[Problem to work on] From the first line of the entries down to the line with "загинули 37 людей", write out every line exactly; that last line counts, but pictures do not.

[Exercise data]
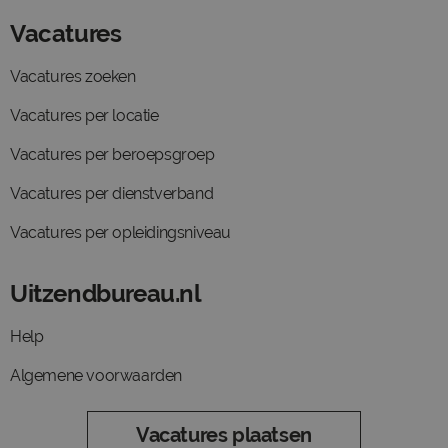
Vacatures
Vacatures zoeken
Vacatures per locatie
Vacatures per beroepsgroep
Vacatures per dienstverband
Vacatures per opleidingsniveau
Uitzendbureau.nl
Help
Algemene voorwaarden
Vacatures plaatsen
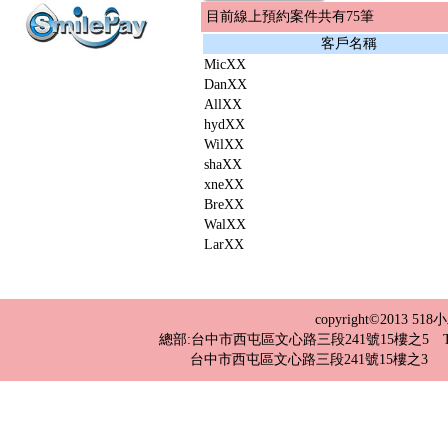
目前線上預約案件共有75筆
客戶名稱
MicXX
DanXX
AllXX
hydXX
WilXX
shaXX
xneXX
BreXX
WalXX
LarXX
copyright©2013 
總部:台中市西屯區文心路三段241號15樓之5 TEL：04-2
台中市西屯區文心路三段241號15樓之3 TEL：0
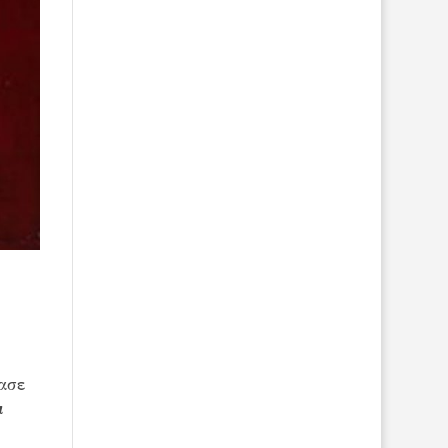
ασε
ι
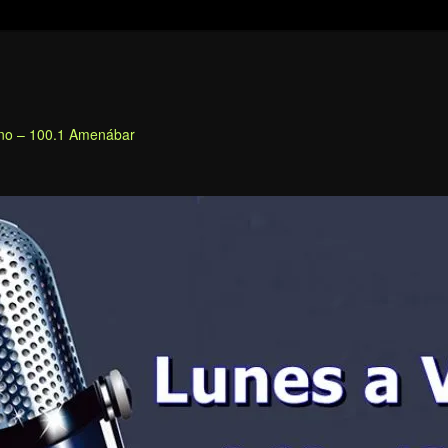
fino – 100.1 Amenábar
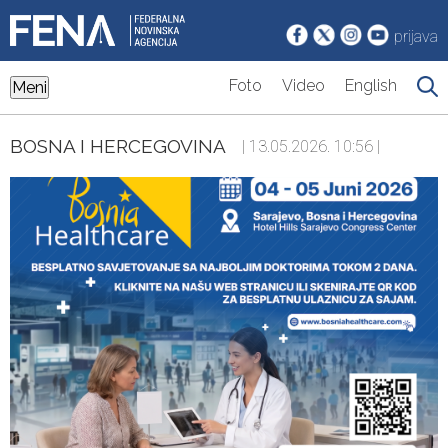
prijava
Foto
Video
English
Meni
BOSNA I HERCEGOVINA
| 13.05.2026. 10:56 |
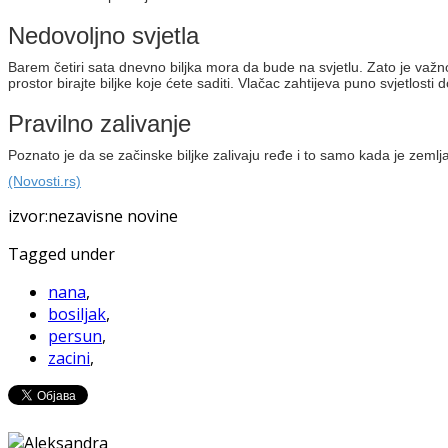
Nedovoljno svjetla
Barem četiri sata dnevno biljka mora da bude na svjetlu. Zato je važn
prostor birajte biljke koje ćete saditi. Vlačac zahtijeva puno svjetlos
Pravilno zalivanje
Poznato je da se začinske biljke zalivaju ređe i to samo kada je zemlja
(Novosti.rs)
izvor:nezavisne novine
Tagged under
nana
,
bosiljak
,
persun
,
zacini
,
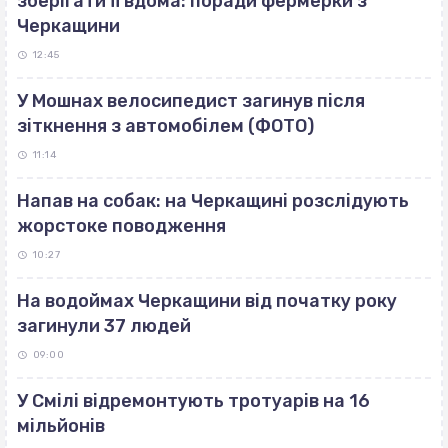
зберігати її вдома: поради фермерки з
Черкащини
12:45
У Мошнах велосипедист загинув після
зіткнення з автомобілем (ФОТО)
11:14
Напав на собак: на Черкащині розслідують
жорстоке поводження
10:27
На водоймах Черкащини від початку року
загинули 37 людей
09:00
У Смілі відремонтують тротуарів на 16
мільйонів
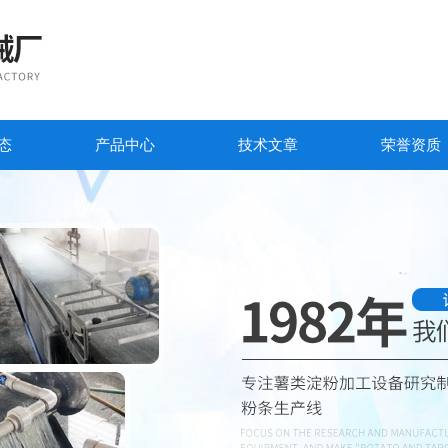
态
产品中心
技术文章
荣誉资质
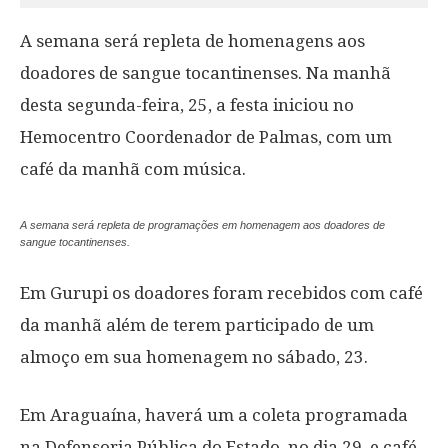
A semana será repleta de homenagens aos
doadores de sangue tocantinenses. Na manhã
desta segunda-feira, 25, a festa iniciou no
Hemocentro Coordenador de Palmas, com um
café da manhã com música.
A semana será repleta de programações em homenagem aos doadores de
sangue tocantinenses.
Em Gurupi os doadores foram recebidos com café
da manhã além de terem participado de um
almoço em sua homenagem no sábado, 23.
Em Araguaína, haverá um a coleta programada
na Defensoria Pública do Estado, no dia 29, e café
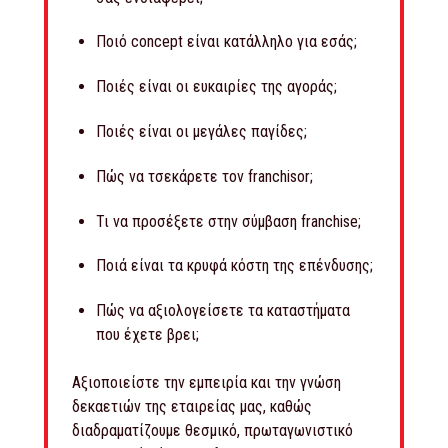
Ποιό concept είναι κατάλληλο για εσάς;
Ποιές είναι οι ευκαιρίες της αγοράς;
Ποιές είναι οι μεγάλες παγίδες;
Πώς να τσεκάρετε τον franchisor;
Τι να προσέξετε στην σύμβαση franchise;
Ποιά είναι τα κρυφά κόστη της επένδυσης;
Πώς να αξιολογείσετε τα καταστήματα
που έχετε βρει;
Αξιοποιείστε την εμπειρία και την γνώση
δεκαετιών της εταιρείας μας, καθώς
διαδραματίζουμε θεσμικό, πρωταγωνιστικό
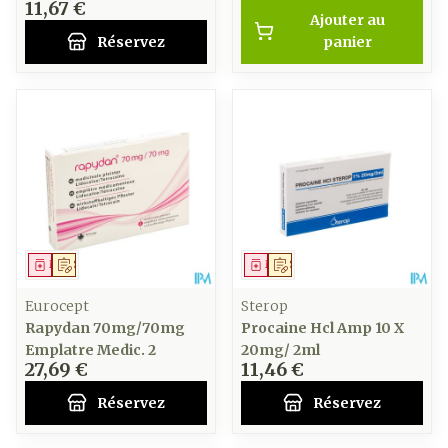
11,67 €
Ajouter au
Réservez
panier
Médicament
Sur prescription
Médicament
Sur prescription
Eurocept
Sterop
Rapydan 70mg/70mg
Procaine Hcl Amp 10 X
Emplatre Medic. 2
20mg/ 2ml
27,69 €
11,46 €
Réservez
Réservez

[Written reply]
Vacatures
Vacatures zoeken
Vacatures per locatie
Vacatures per beroepsgroep
Vacatures per dienstverband
Vacatures per opleidingsniveau
Uitzendbureau.nl
Help
Algemene voorwaarden
Vacatures plaatsen
目前線上預約案件共有75筆
客戶名稱
MicXX
DanXX
AllXX
hydXX
WilXX
shaXX
xneXX
BreXX
WalXX
LarXX
copyright©2013 
總部:台中市西屯區文心路三段241號15樓之5 TEL：04-2
台中市西屯區文心路三段241號15樓之3 TEL：0
ασε
ι
fino – 100.1 Amenábar
prijava
Foto
Video
English
Meni
BOSNA I HERCEGOVINA
| 13.05.2026. 10:56 |
Nedovoljno svjetla
Barem četiri sata dnevno biljka mora da bude na svjetlu. Zato je važn
prostor birajte biljke koje ćete saditi. Vlačac zahtijeva puno svjetlos
Pravilno zalivanje
Poznato je da se začinske biljke zalivaju ređe i to samo kada je zemlja
(Novosti.rs)
izvor:nezavisne novine
Tagged under
nana
,
bosiljak
,
persun
,
zacini
,
зберігати її вдома: поради фермерки з
Черкащини
12:45
У Мошнах велосипедист загинув після
зіткнення з автомобілем (ФОТО)
11:14
Напав на собак: на Черкащині розслідують
жорстоке поводження
10:27
На водоймах Черкащини від початку року
загинули 37 людей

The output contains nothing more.